À quoi ressemblaient vos entraînements et comment réussissez-vous à les concilier avec vos études ? 

Christian Sanou, qui a été formé par les meilleurs, m’incitait à faire trois ou quatre grosses séances d’athlétisme par semaine, alternant la musculation, la course et le souffle. Je faisais aussi du sprint et du travail de saut pour renforcer globalement le corps, mieux connaître mes possibilités… Plus je participais à des compétitions, plus j’augmentais l’entraînement, passant de 4 à 8 séances par semaine.

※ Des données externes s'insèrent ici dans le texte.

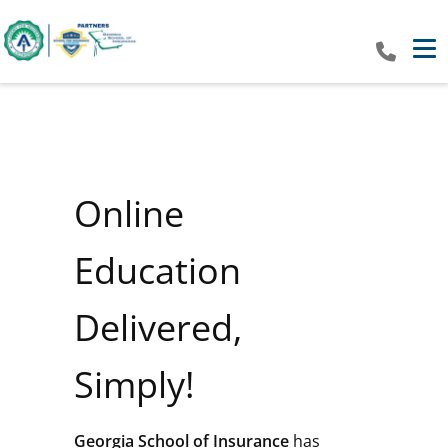
Tog
Online
Education
Delivered,
Simply!
Georgia School of Insurance
has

Ma famille, tout en étant très attentive à ma scolarité, m’a toujours soutenu, en particulier mon frère avec qui je partageais ma passion pour ce sport. Toutefois, ce n’était pas toujours pratique avec un stade situé à 10 km de chez moi à Ouagadougou et je m’entraînais souvent directement sur de la terre simple.

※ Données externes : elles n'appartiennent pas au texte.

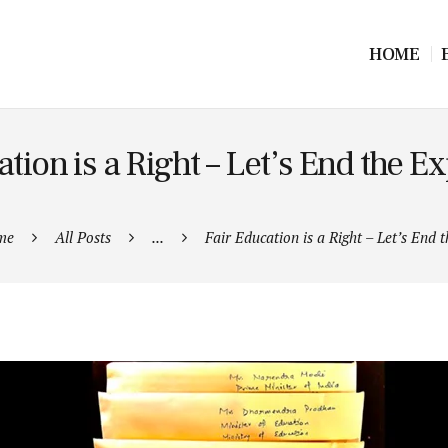
HOME
tion is a Right – Let’s End the Ex
me
All Posts
...
Fair Education is a Right – Let’s End th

Vous remportez déjà de très bons résultats aux Jeux de la francophonie puis aux Jeux Africains… C’est ce qui vous a poussé à envisager une voie professionnelle ? 

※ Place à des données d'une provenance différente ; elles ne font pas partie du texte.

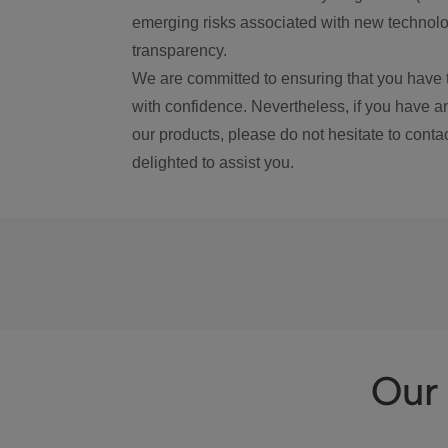
emerging risks associated with new technolog
transparency.
We are committed to ensuring that you have 
with confidence. Nevertheless, if you have a
our products, please do not hesitate to conta
delighted to assist you.
Our 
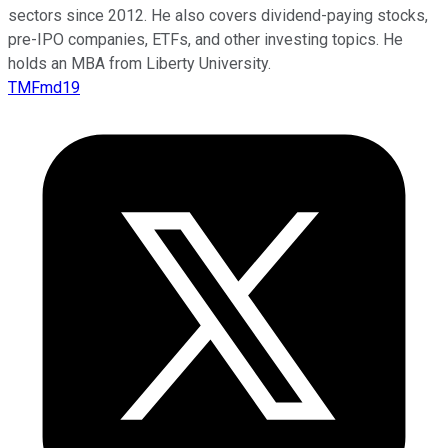
sectors since 2012. He also covers dividend-paying stocks,
pre-IPO companies, ETFs, and other investing topics. He
holds an MBA from Liberty University.
TMFmd19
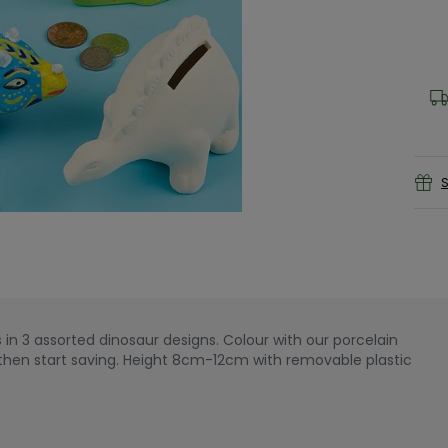
S
in 3 assorted dinosaur designs. Colour with our porcelain
, then start saving. Height 8cm-12cm with removable plastic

Je souhaitais continuer mes études et bénéficier de meilleures conditions d’entraînement. Je suis donc parti à Béthune, dans le Pas-de-Calais, via Campus France, un programme public chargé, entre autres, de l’accueil des étudiant·e·s étranger·ère·s, tout en rejoignant le club Artois Athlétisme. Mes résultats sportifs rassuraient mes parents puisqu’ils prouvaient que je m’en sortais bien dans ce sport. Effectivement, j’ai gagné la médaille d’argent au championnat du monde universitaire, ce qui a été mon plus grand déclic par rapport à mon potentiel et m’a incité à me surpasser et viser le plus haut niveau… Les choses sont allées très vite ensuite : je suis devenu champion national en 2012, numéro 2 aux Championnat d’Afrique à Durban en 2016, médaillé d’or aux Jeux de la francophonie un an plus tard en faisant 16,92 mètres…
À l’université d’Artois à Béthune où je suis des études en génie électrique et électrotechnique, les autres étudiants me demandent souvent comment je fais pour garder le rythme. Mon secret, c’est avoir une discipline de fer et accepter beaucoup de sacrifices sur le plan social en enchaînant par exemple les journées d’études au laboratoire avec trois heures d’entraînement minimum le soir et le week-end.

Et vous êtes repéré en 2018 par Teddy Tamgho, un ex-champion du monde en triple saut originaire de Sevran qui devient votre entraîneur…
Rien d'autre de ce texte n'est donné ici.